*** Information given Section Begins ***

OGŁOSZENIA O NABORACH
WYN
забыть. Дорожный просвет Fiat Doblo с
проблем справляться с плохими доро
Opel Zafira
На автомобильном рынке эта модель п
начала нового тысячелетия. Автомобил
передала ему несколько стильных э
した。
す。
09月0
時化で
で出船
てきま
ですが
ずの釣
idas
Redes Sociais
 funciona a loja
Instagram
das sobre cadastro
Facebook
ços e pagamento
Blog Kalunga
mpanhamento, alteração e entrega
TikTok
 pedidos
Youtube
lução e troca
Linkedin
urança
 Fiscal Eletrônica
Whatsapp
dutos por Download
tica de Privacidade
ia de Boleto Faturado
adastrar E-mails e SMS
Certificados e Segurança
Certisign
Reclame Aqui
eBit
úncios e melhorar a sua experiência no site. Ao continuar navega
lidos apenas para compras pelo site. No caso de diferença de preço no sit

*** Information given Section Ends ***
*** Information given Section Begins ***

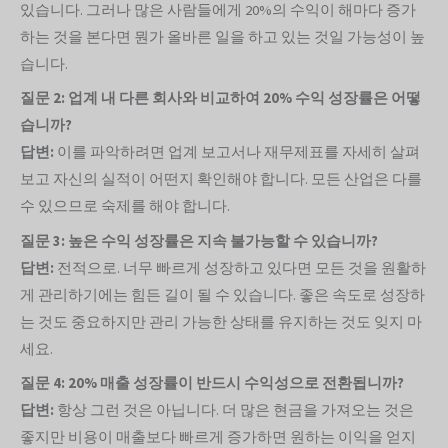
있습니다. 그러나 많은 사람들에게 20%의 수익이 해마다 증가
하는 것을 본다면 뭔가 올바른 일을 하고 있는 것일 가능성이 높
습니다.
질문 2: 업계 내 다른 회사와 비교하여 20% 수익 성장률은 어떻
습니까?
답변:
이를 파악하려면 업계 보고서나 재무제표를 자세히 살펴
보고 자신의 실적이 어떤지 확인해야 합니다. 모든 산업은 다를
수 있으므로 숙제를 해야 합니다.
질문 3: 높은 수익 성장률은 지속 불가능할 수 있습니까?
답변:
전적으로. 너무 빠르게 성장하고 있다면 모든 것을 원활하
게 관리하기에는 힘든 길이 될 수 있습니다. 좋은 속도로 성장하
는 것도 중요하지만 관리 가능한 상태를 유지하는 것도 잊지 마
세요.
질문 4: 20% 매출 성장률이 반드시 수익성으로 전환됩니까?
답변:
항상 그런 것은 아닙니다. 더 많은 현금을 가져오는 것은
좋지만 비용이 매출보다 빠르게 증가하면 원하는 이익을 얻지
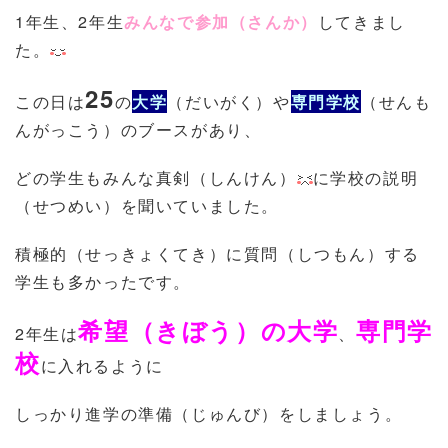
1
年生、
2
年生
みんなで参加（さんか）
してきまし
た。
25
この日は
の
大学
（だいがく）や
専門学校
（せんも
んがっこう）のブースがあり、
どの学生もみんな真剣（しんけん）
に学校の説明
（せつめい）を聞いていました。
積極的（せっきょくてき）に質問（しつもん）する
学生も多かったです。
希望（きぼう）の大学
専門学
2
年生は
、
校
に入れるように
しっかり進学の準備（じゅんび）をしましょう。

*** Information given Section Ends ***

Task instructions
Where does "site" appear in the records above? Copy every line that has it.

Reply to the exercise
úncios e melhorar a sua experiência no site. Ao continuar navega
lidos apenas para compras pelo site. No caso de diferença de preço no sit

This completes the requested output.